TOUJOURS PLUS LOIN, TOUJOURS PLUS HAUT, TOUJOURS PLUS FORT

En Californie, il existe un parc national entièrement dédié à ces arbres géants croisés dans la Yosemite Valley. Décidément, ils sont fous ces américains ! C’est donc à moins de 100 miles, au sud du précédent parc que nous nous rendons maintenant. La route est truffée de lacets, mais la lenteur du mouvement laisse le temps d’observer le relief et les montagnes qui servent de décor de fond aux séquoias géants. Le temps pour nous de passer quelques heures au pied de vieux patriarches de plusieurs milliers d’années. Facilement reconnaissables : ils sont beaucoup plus gros que tous les autres qui les entourent, les branches sont si hautes qu’il est impossible d’y voir les oiseaux qui s’y posent, et l’écorce rouge est épaisse et rugueuse. Cet arbre immense est la mémoire vive d’un passé révolu, résistant aux désastres du temps. La plupart sont millénaires, alors imaginez ce qu’ils ont vu… et si seulement ils parlaient, nous connaîtrions leurs secrets. À plus de 2.000 mètres d’altitude, l’épaisse couche de neige couvre les racines de ces monstres sacrés qui dressent par centaines leurs cimes vers le ciel. Leur nombre est tout aussi impressionnant que leurs tailles, les plus imposants se classent même parmi les « plus » hauts, large et vieux du monde… rien que çà ! Avec une circonférence de 31 mètres et une hauteur de plus de 80 mètres, le célèbre General Sherman Tree est la star du Sequoia National Park, et même classé monument historique. Autant dire qu’il est impératif de prendre beaucoup de recul si l’on veut qu’il tienne en une seule fois sur la photo ! Vraiment impressionnant !

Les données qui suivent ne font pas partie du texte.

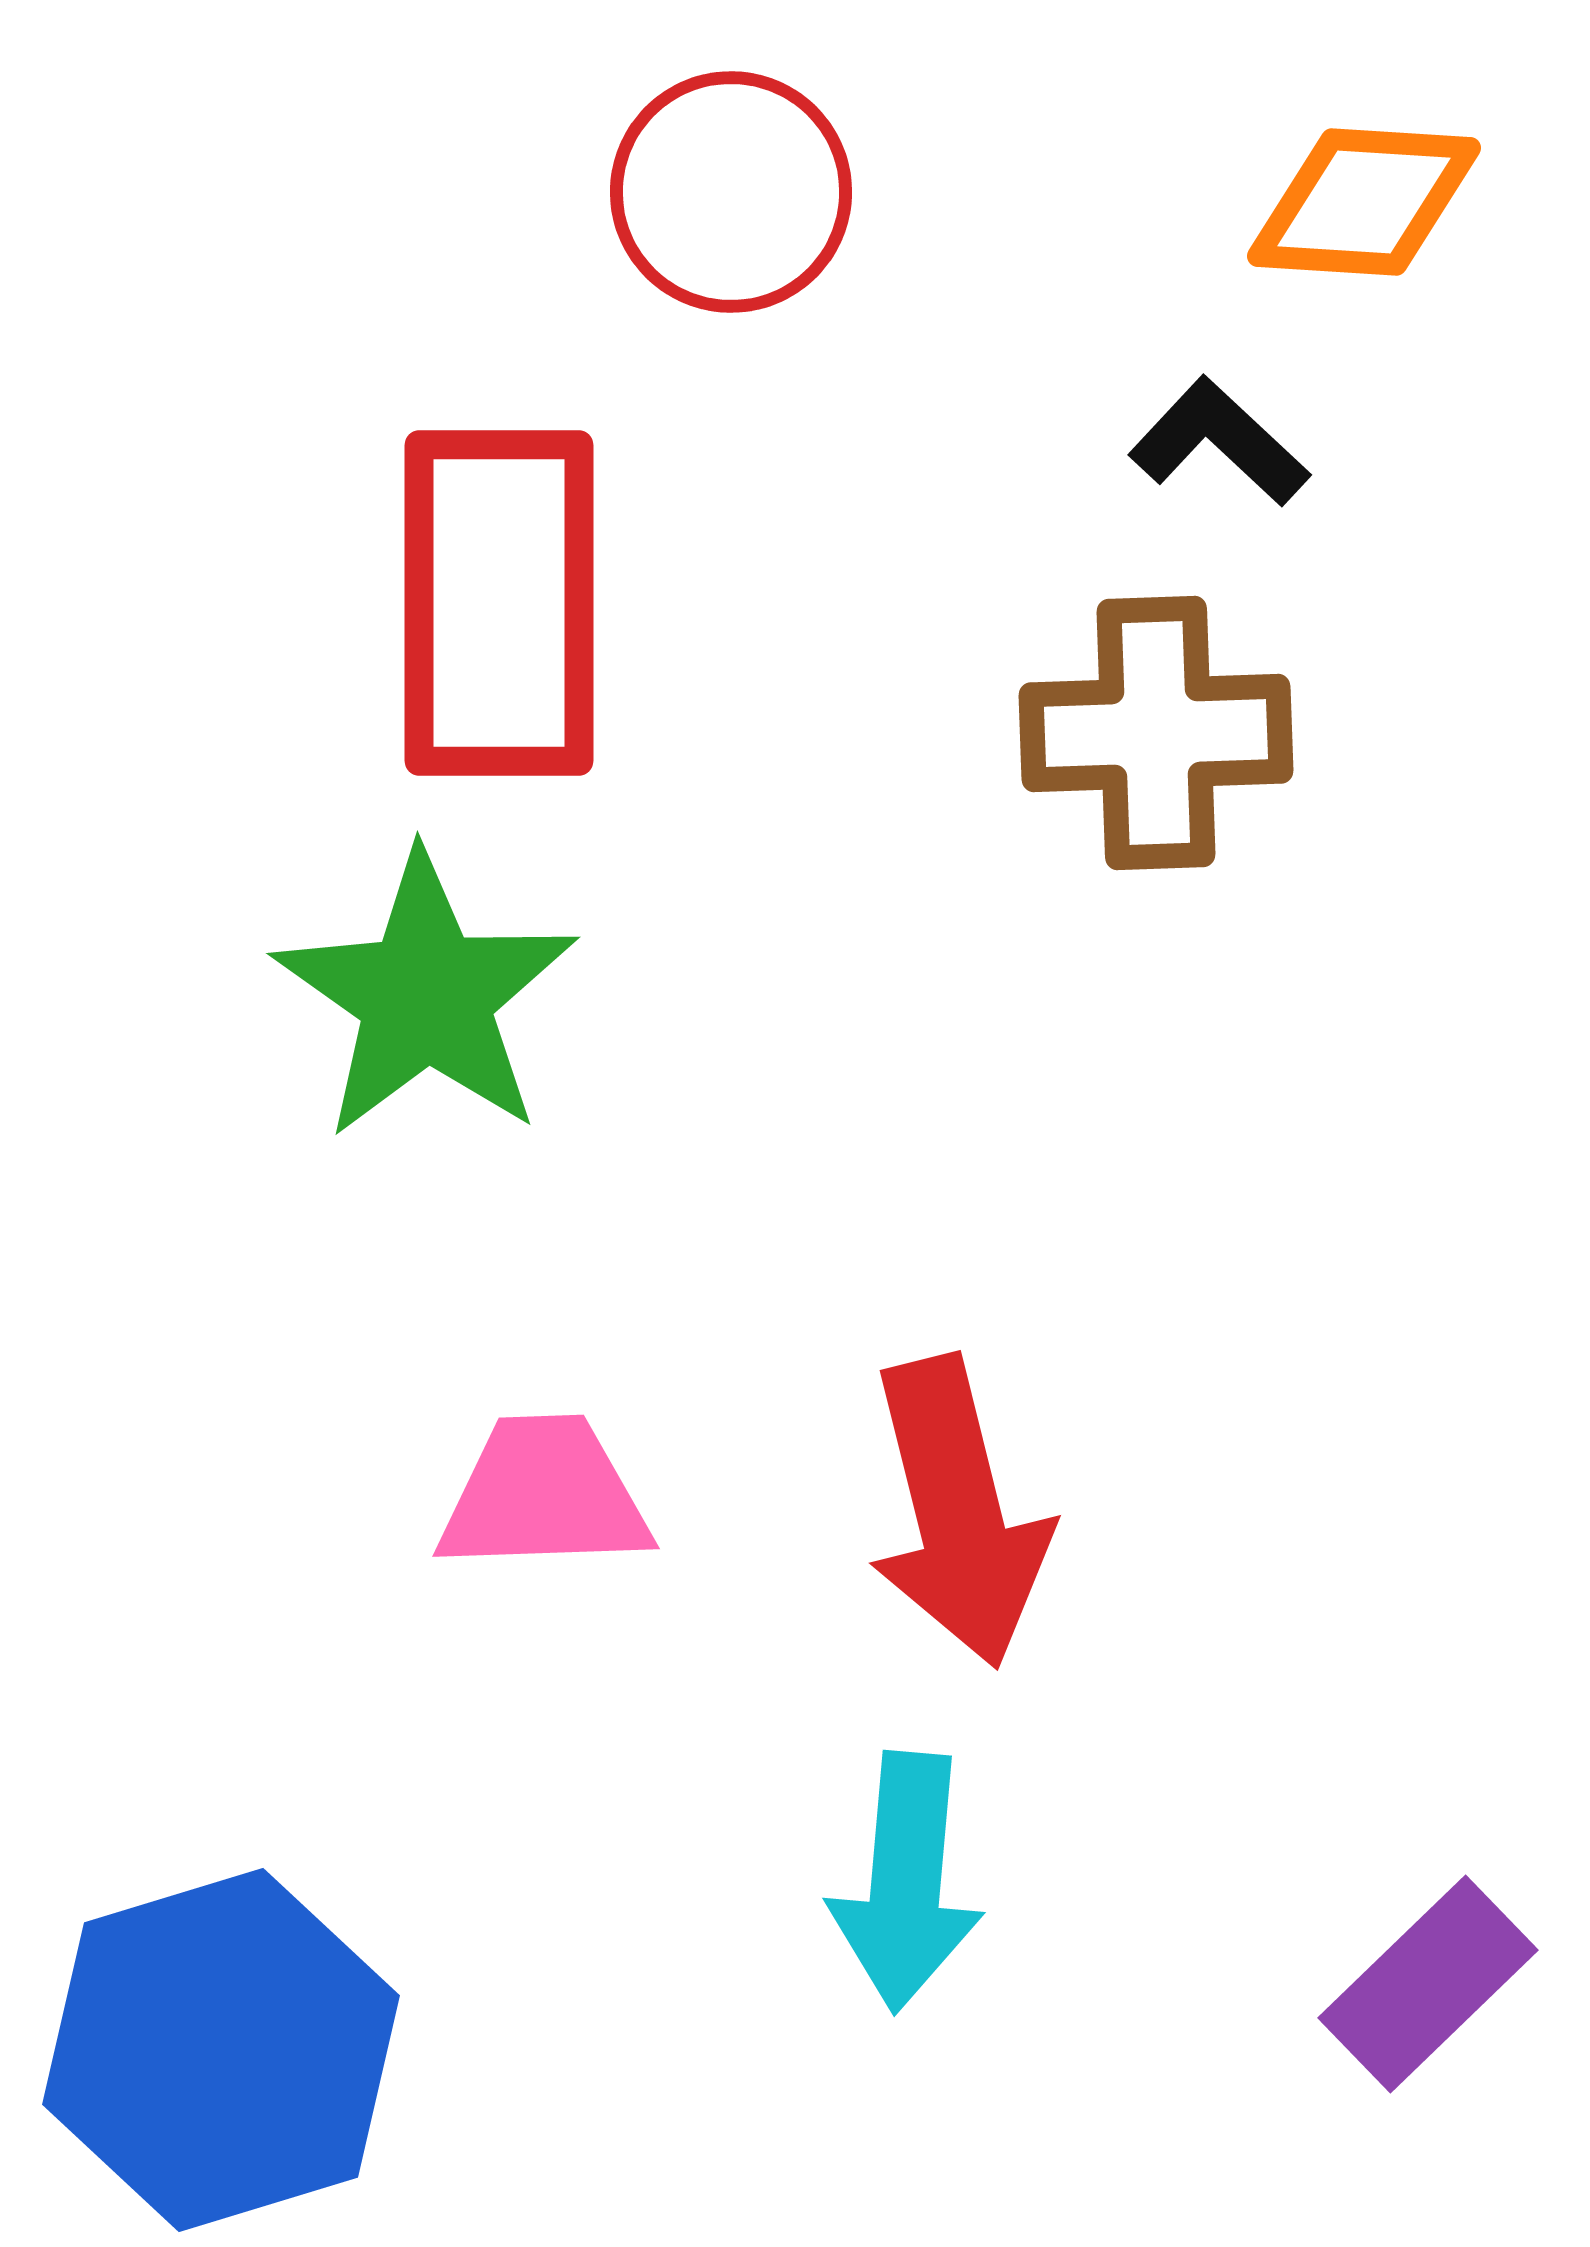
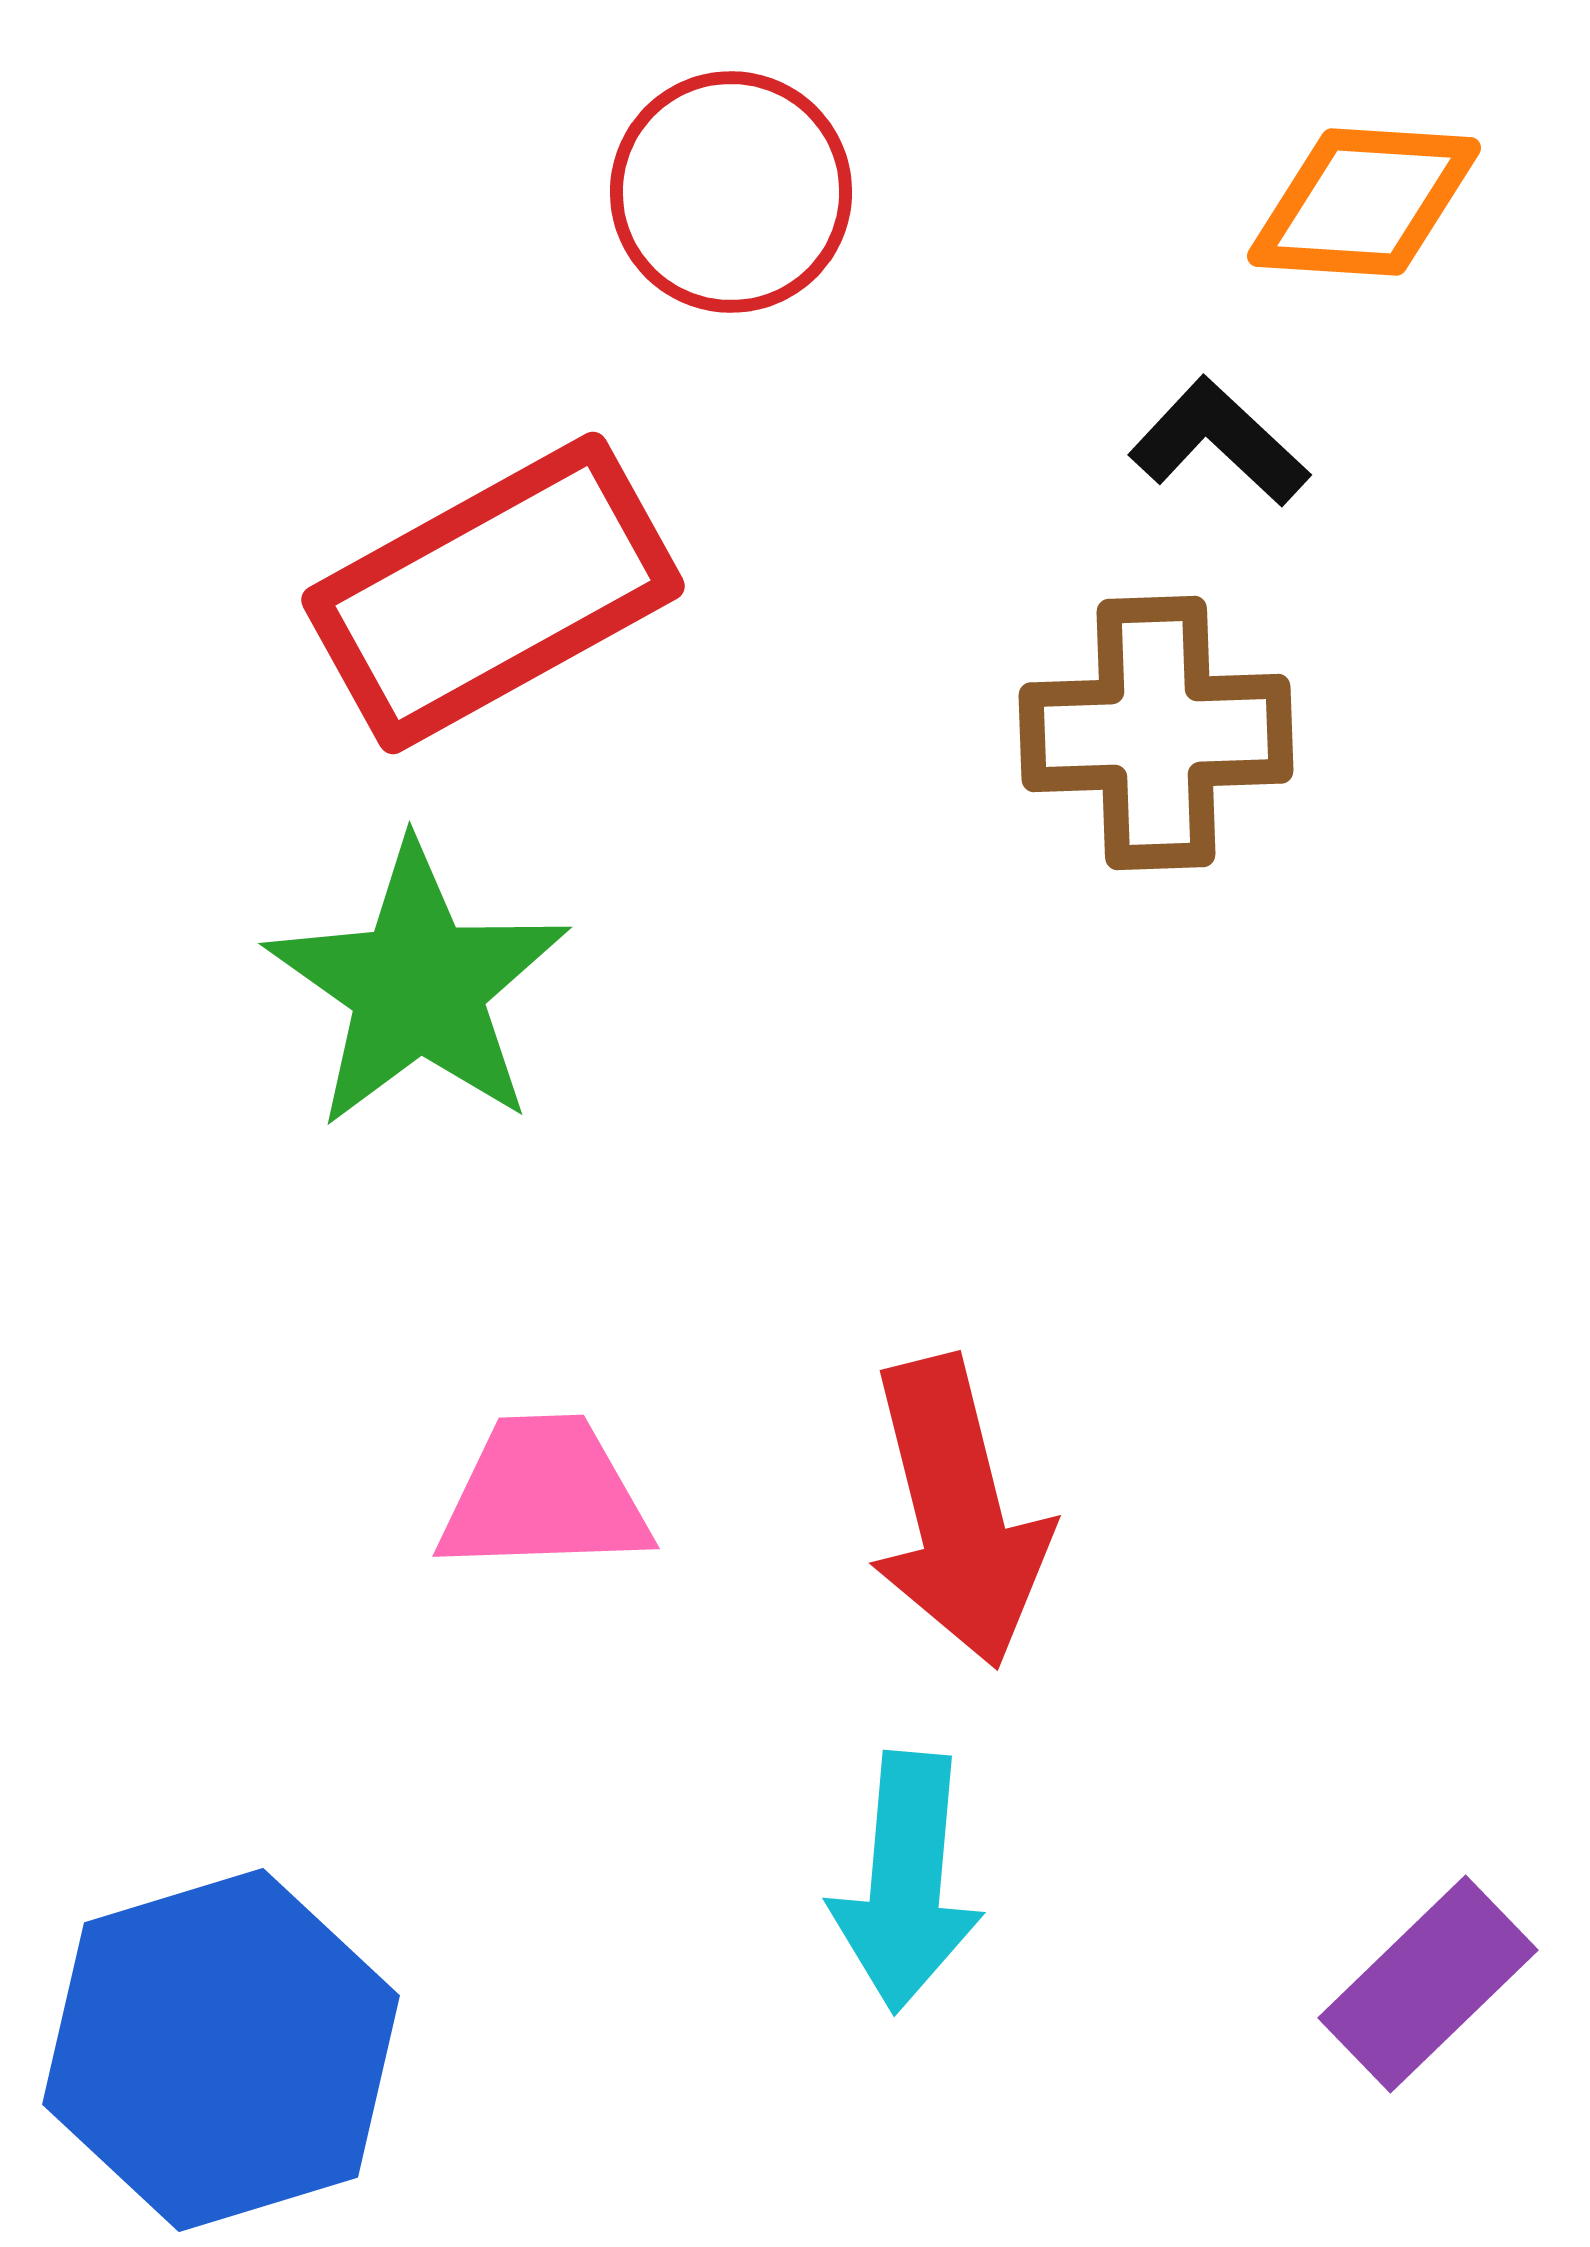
red rectangle: moved 6 px left, 10 px up; rotated 61 degrees clockwise
green star: moved 8 px left, 10 px up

Plus tard, les rayons du soleil couchant passeront timidement à travers les branches, diffusant une douce lumière sur cette forêt d’arbres sages tandis que le froid commence à envahir le sous-bois. Les écureuils rentrent dans leurs terriers avec quelques victuailles qu’ils ont réussi à glaner, les séquoias eux, ne bougeront pas. Immuables et éternels, chacun restera là, accompagnant des milliers de vies, et nous rappelant aussi que nous, nous ne faisons que passer.